En el primero existe un peligro real, verdadero, ante el cual corre riesgo la integridad de la persona. Podemos decir que es un miedo racional, de alerta. El otro miedo, el neurótico, es irracional. No hay peligro real que pueda suponer una amenaza para la vida sino que se siente ante algo que no existe, es un miedo que nace de la imaginación y se traduce en sensaciones y sentimientos que paralizan o impiden tomar acciones concretas. En el fondo, en el miedo neurótico, a lo que se tiene miedo es a uno mismo.
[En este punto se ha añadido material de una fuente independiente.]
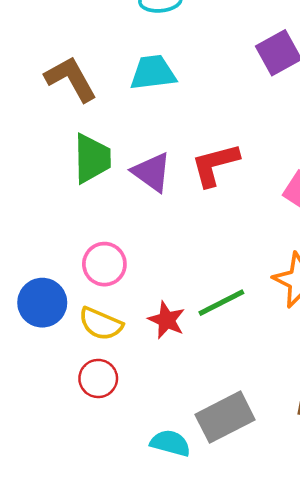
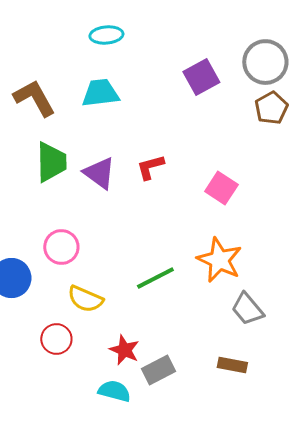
red L-shape: (215, 165) -> (150, 167), size x0.7
red star: (167, 320) -> (124, 350), moved
yellow semicircle: (101, 324) -> (85, 299), moved
gray rectangle: (225, 417) -> (158, 370), size x0.7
Según Jorge Bucay “el miedo es causa y consecuencia de la conducta neurótica, y hasta cierto punto es también su definición, porque el miedo condiciona, limita, restringe, empequeñece y distorsiona.” También señala que ambos miedos, el sano y el tóxico son inventos del pensamientos, ideas imaginarias y desagradables de algo que podría llegar a suceder en el futuro y que no se desea que suceda. Pero mientras uno nos ayuda, nos protege y nos conduce a la reflexión el otro nos enferma, nos limita y nos conduce a la parálisis. Hay entonces muchos ‘grados’ de miedos que conforman una amplia gama de emociones que van desde una leve sensación de alerta y precaución, pasando por la incomodidad, la resistencia y el respeto, hasta llegar al terror y a miedos irracionales, limitantes y paralizantes que pueden desencadenar fobias y ataques de pánico o ansiedad.